▶ What is required: Once the line holding "Normalisasi Sungai, Praktisi GIS Dorong" is found in the entries below, transcribe exactly every line up to and including the one holding "775 397 491", but leave out the pictures.

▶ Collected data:
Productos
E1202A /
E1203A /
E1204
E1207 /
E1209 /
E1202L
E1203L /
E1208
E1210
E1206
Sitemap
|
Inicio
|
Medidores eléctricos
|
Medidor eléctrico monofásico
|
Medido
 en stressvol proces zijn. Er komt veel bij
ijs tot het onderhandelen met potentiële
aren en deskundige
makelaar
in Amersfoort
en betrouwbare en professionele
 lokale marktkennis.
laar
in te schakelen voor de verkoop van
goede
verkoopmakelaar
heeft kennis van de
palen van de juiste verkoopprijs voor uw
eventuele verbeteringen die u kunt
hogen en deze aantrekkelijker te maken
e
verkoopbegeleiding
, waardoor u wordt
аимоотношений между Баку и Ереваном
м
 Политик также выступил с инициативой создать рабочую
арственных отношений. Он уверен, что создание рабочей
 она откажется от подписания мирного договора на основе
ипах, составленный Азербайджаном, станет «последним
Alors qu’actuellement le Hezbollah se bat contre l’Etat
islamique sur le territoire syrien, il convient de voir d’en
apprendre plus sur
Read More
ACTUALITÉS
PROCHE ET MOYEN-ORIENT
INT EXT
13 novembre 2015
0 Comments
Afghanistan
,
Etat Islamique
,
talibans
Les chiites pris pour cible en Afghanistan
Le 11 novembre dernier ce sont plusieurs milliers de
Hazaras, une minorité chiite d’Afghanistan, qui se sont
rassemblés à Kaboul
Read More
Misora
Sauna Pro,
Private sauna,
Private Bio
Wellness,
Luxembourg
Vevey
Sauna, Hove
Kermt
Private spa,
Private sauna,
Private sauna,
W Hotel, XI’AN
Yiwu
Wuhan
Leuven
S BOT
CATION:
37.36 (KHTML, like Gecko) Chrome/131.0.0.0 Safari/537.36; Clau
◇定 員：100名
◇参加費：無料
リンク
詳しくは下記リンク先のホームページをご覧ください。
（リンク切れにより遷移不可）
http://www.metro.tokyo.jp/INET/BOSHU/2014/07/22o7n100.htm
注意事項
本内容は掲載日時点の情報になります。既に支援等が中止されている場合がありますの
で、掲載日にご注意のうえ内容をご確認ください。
* * *
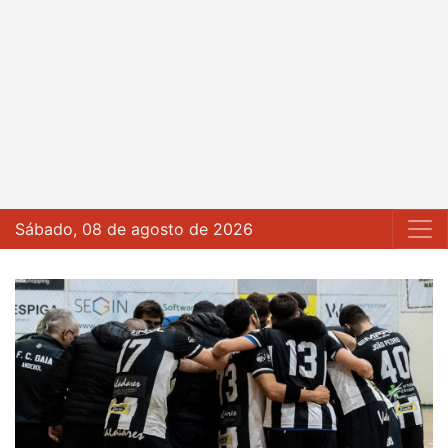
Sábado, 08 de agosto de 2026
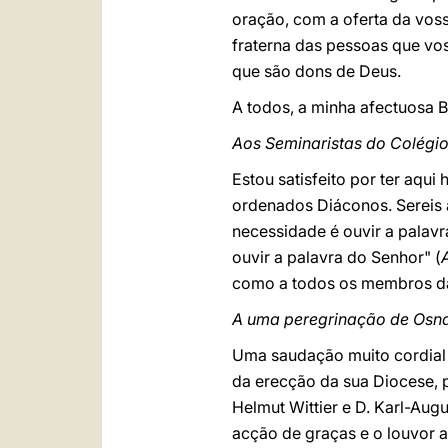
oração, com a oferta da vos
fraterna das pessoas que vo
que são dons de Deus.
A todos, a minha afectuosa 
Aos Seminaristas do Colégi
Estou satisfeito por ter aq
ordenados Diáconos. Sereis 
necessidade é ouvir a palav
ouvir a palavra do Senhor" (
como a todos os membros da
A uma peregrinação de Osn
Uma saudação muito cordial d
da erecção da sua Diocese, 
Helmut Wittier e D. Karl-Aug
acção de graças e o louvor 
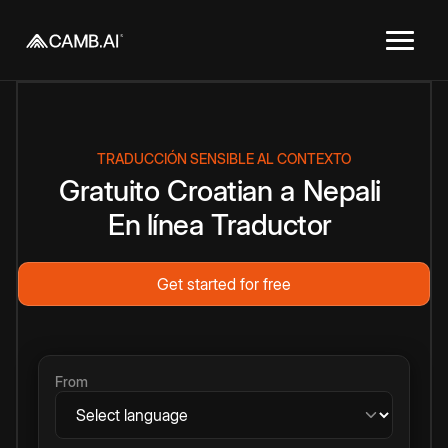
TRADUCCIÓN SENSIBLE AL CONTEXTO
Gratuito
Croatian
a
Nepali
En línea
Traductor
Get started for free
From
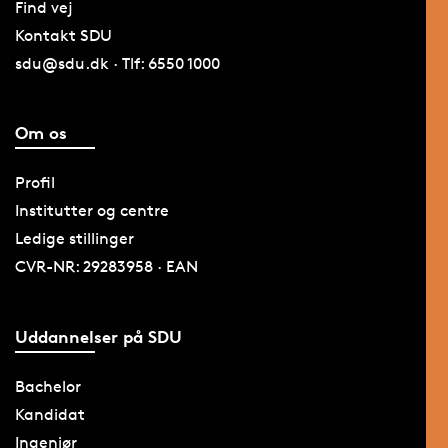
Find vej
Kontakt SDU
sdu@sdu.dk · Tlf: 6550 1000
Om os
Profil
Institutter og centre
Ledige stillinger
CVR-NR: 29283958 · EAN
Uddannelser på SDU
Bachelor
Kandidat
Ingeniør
==
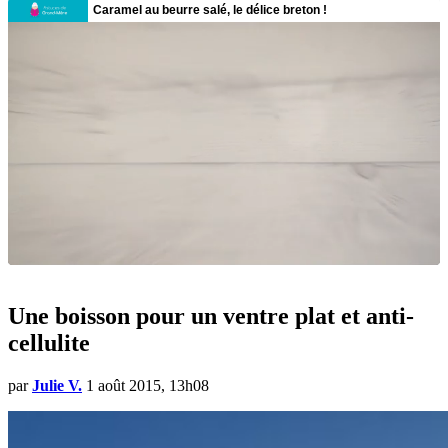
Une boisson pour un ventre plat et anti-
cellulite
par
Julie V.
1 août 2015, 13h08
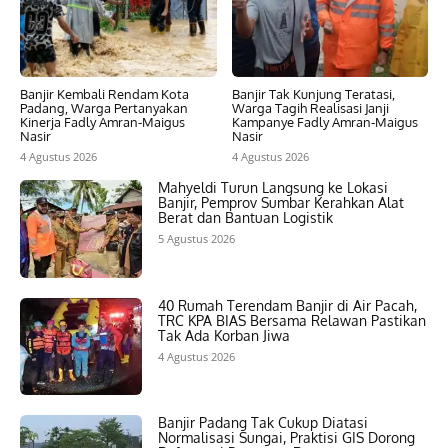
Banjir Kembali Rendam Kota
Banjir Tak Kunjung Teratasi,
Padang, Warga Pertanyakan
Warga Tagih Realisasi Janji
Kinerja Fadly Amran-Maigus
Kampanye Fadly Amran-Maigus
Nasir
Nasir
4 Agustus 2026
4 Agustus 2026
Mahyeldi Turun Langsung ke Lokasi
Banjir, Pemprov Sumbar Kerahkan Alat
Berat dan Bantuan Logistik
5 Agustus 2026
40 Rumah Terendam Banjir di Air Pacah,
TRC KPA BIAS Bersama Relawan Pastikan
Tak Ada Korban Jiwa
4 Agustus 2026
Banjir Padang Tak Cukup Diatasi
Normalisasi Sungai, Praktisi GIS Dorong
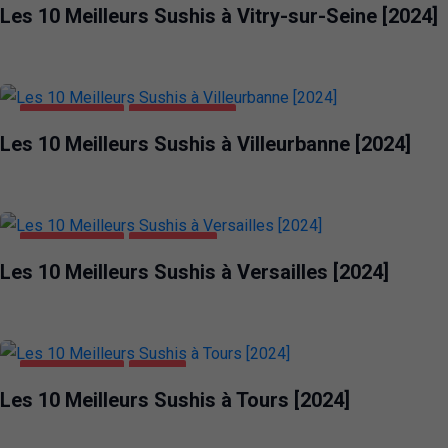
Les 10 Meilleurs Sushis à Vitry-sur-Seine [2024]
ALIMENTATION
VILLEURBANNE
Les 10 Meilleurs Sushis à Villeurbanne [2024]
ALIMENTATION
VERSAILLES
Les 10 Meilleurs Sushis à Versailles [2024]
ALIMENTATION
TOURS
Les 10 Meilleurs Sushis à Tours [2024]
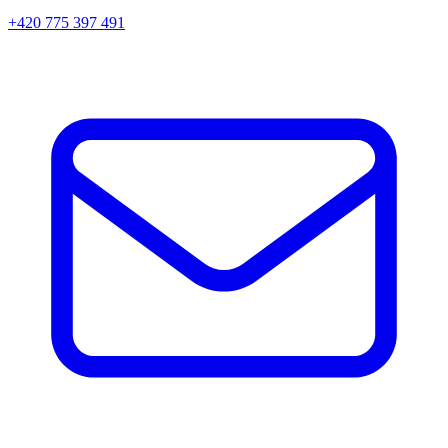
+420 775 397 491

▶ Answer area:
Normalisasi Sungai, Praktisi GIS Dorong
Les 10 Meilleurs Sushis à Vitry-sur-Seine [2024]
ALIMENTATION
VILLEURBANNE
Les 10 Meilleurs Sushis à Villeurbanne [2024]
ALIMENTATION
VERSAILLES
Les 10 Meilleurs Sushis à Versailles [2024]
ALIMENTATION
TOURS
Les 10 Meilleurs Sushis à Tours [2024]
+420 775 397 491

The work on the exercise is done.